RURAL AFFAIRS: by Patrick J. ByrneNews Weekly
Push for a rural reconstruction bank
, March 1, 2014
Calls for an Australian reconstruction and development bank to take the risk out of $7 billion in bad farm debt has been supported by federal Agriculture Minister Barnaby Joyce.
Further, Senators Nick Xenophon (Independent, South Australia) and John Madigan (DLP, Victoria) have introduced a bill prepared to establish an Australian reconstruction and development bank (ARDB), under the Reserve Bank of Australia, with the task of implementing rural reconstruction and development policy.
Dr Mark McGovern.
The concept has gained legs after it was floated more than two years ago at a high-level rural debt forum attended by Rowell Walton (who chairs a Rural Finance Roundtable working group), Queensland farmer and research economist Ben Rees and a leading economist from Queensland University of Technology (QUT), Dr Mark McGovern.
The summit, which took place in Brisbane in October 2011, was organised by the federal member for Kennedy, Bob Katter, and the then federal Treasurer, Wayne Swan. Its recommendations have since been supported at five large-scale rural debt forums in regional Queensland, Western Australia and Victoria.
Dr McGovern says that the problems facing the rural sector include unbalanced markets, inappropriate finance, untoward practices and inept policies, which, over 40 years, have led to a squeeze on rural incomes and an asset devaluation crisis across the primary production sector today.
He said that, in the 2000s, many rural operations were encouraged to take on debt that was effectively beyond the capacity of the underlying asset to repay. “A lot of debt was never serviceable because, if you look, the banks didn’t actually ask the question (of) can you repay the debt....
“The two parties (the lenders and the borrowers) convinced themselves that we didn’t have to worry about income; we just had to worry that the assets and liabilities looked nice on the books. This was the build-up to the current sub-prime situation in Australian agriculture.”

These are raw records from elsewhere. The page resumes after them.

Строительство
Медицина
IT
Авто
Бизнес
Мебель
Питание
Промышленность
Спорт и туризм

A paper presented by Ben Rees at the farm debt summit explained that, from 1981 to 2011, farm debt increased from around $6 billion to $65 billon, with $7 billion being high-risk. Over the same period, the net value of farm production only increased from $6 billion to just over $10 billion.

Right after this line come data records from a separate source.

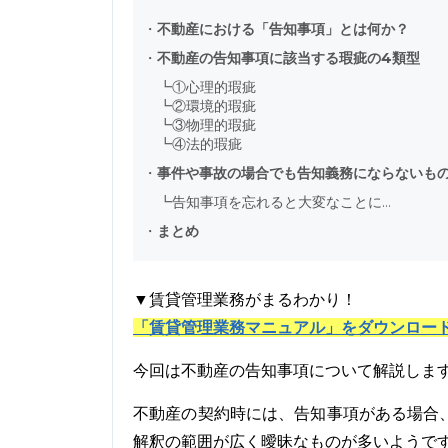
・
不動産における「告知事項」とは何か？
・
不動産の告知事項に該当する瑕疵の4類型
┗
①心理的瑕疵
┗
②環境的瑕疵
┗
③物理的瑕疵
┗
④法的瑕疵
・
事件や事故の場合でも告知義務にならないも
┗
告知事項を忘れると大変なことに…
・
まとめ
▼賃貸管理業務がまるわかり！
「賃貸管理業務マニュアル」をダウンロー
今回は不動産の告知事項について解説しま
不動産の契約時には、告知事項がある場合
解釈の範囲が広く曖昧なものが多いようで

This means that the ability of farmers to service this high level of debt was greatly diminished. Colin Teese examined this paper in News Weekly.

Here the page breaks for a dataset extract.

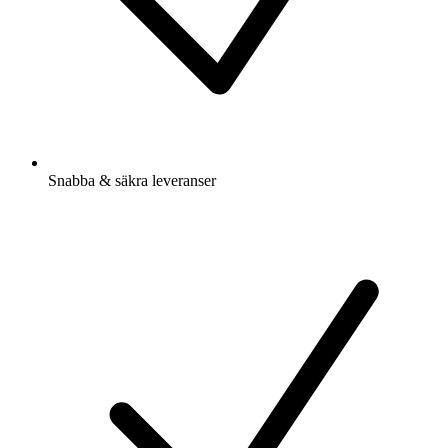
Snabba & säkra leveranser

The 2007-08 global financial crisis (GFC) contributed greatly to bringing this crisis to a head.
Unworkable balance-sheets have led to plummeting farm values, resulting in farmers experiencing soaring debt-to-asset ratios. Now the banks are foreclosing and holding fire sales, which are further depressing regional farm values and worsening the debt-to-equity ratios of all landholders. This threatens a rural economic implosion, if it continues.
In Queensland, the problem is acute. About 70 per cent of the state has been declared to be in deep drought, and many in the north are reeling from the collapse of the Indonesian beef export market.
According to the federal Nationals MP for the seat of Maranoa, Bruce Scott, one-third of family farms in Queensland are now judged to be unviable by the commercial banks.
Another simultaneous crisis is emerging in the Murray-Darling Basin, where the huge government buy-back of water is creating water shortages and forcing up the price of water. Even though major storages sites, such as the Hume and Dartmouth dams, are near full, farmers are struggling to obtain water to finish crops or prepare pastures.
In the years before the buy-back of water, a dry year such as this would have meant that the price of temporary water (purchased for just one season) in Victoria would have been only $10 to $25 per megalitre.
Currently, it’s selling for around $100 per megalitre. This will wipe out the profits of many farmers.
The purpose of the ARDB proposal is to halt the looming rural crisis before it gets too far and to provide the breathing-space required to enable the effective reconstruction of rural enterprises and a transition back to income-based servicing of loans.
Dr McGovern says that the Reserve Bank already has the necessary powers to establish and operate an ARDB as a financial organisation and to offer credit.
This means that, contrary to the view expressed by some critics of the proposal, a rural reconstruction and development bank is not about the government bailing out farmers or handing out taxpayer-funded subsidies to the tune of $7bn.
If the rural reconstruction bank bought all distressed rural loans from the private sector at a 50 per cent discount — and paid about $3.5bn towards buying $7bn of farm debt — it would also hold the title to these properties and enterprises.
It would then be up to the bank to renegotiate finance with the existing farmers, giving it scope to halve the loans held over some properties as well as to offer lower interest rates.
Creating a rural reconstruction and development bank would be an important first step towards a new range of policies to revitalise the rural sector.
Patrick J. Byrne is national vice-president of the National Civic Council.